Spaces are running locally (spaces shows them) but invisible in mesh spaces.

Possible causes:

  1. The space hasn’t finished registering yet — wait 5-10 s.
  2. zmesh isn’t connected to zrun. Check zmesh logs for connection state.
  3. Space registration failed. Check zrun logs around the space’s start time.

High latency in mesh ping

Symptom: ping RTTs are seconds rather than milliseconds, or you see many hops where you expected direct paths.

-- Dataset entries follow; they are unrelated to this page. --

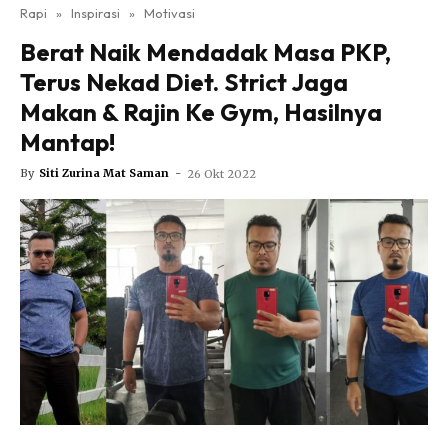
Nutrisi
Rapi
»
Inspirasi
»
Motivasi
Rapi Alert
Berat Naik Mendadak Masa PKP,
Info COVID-19
Terus Nekad Diet. Strict Jaga
Video
Makan & Rajin Ke Gym, Hasilnya
Fit Rapi
Mantap!
Glow Up Rapi
By
Siti Zurina Mat Saman
-
26 Okt 2022
Hub Ideaktiv
Dapatkan cerita, perkongsian dan info menarik. Free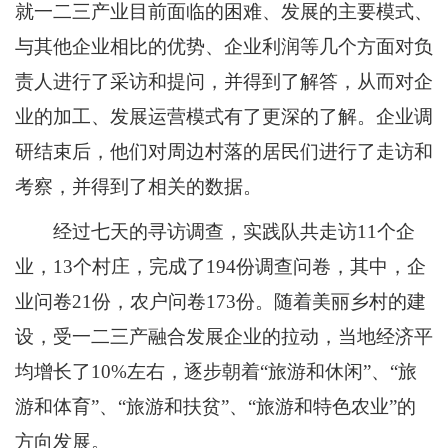
就一二三产业目前面临的困难、发展的主要模式、
与其他企业相比的优势、企业利润等几个方面对负
责人进行了采访和提问，并得到了解答，从而对企
业的加工、发展运营模式有了更深的了解。企业调
研结束后，他们对周边村落的居民们进行了走访和
考察，并得到了相关的数据。
经过七天的寻访调查，实践队共走访11个企
业，13个村庄，完成了194份调查问卷，其中，企
业问卷21份，农户问卷173份。随着美丽乡村的建
设，受一二三产融合发展企业的拉动，当地经济平
均增长了10%左右，逐步朝着“旅游和休闲”、“旅
游和体育”、“旅游和扶贫”、“旅游和特色农业”的
方向发展。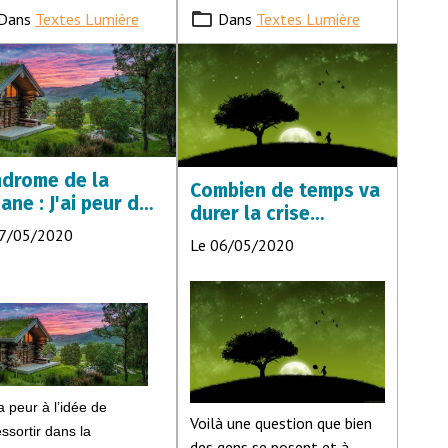
Dans
Textes Lumière
Dans
Textes Lumière
drome de la
Combien de temps va
ane : J'ai peur de
durer la crise
tir après le
mondiale ?
07/05/2020
Le 06/05/2020
confinement
a peur à l’idée de
Voilà une question que bien
essortir dans la
des gens se posent et à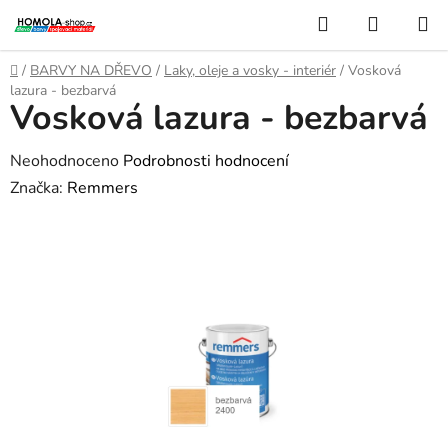
Přejít
Hledat
NÁKUP
na
KOŠÍK
obsah
Domů
/
BARVY NA DŘEVO
/
Laky, oleje a vosky - interiér
/
Vosková
lazura - bezbarvá
Vosková lazura - bezbarvá
Průměrné
Neohodnoceno
Podrobnosti hodnocení
hodnocení
Značka:
Remmers
produktu
je
0,0
z
5
hvězdiček.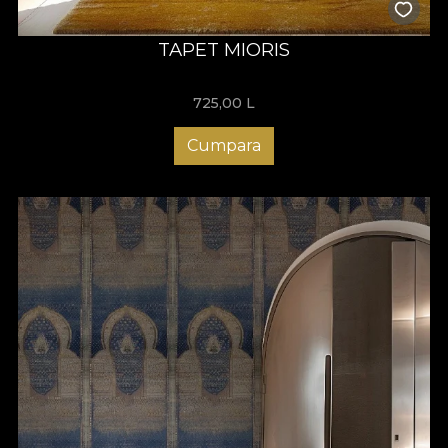
TAPET MIORIS
725,00
L
Cumpara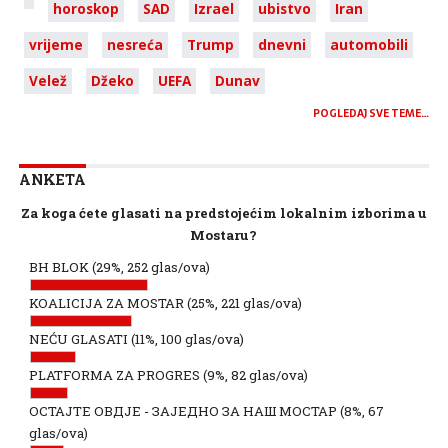
horoskop
SAD
Izrael
ubistvo
Iran
vrijeme
nesreća
Trump
dnevni
automobili
Velež
Džeko
UEFA
Dunav
POGLEDAJ SVE TEME…
ANKETA
Za koga ćete glasati na predstojećim lokalnim izborima u
Mostaru?
BH BLOK
(29%, 252 glas/ova)
KOALICIJA ZA MOSTAR
(25%, 221 glas/ova)
NEĆU GLASATI
(11%, 100 glas/ova)
PLATFORMA ZA PROGRES
(9%, 82 glas/ova)
ОСТАЈТЕ ОВДЈЕ - ЗАЈЕДНО ЗА НАШ МОСТАР
(8%, 67
glas/ova)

  • Physical network. Run a regular ping between hosts. If that’s slow too, it’s not Samoza.
  • Multi-hop routing. If mesh ping shows two-hop paths to a node that should be direct, that node’s super-node connection is intermittent.
  • Super-node overload. If one super is handling many edges, traffic concentrates. Consider electing additional supers.

Reading logs

Each service logs to stderr by default. Common patterns:

ServiceUseful greps
zmeshconnect, fail, register, spaces
zrmsplacement, recovery, heartbeat, cluster manager started
zrunspace loaded, capability, wasm error, on_init
zbaseregister, expire, query

When in doubt:

tail -f /var/log/samoza/*.log | grep -i "error\|warn"

Health-check endpoints

Quick “is this thing up” checks:

curl http://127.0.0.1:7071/healthz                # zbase
curl http://127.0.0.1:9000/v1/zhosts              # control plane
curl http://127.0.0.1:9200/v1/status              # zmesh agent
curl http://127.0.0.1:7331/v1/health              # zrms
curl http://127.0.0.1:8080/v0/health              # zrun

If any of these don’t respond, you’ve narrowed the problem to that service.

When to ask for help

If you’ve worked through the above and the issue is persistent or weird, capture:

  • Output of status and cluster from the affected node.
  • Output of topo status <id> for any affected topology.
  • The last 200 lines of the relevant service’s log.
  • The MEX manifest of the affected topology (without secrets).

Then file an issue or reach out to whoever’s standing up your Samoza deployment.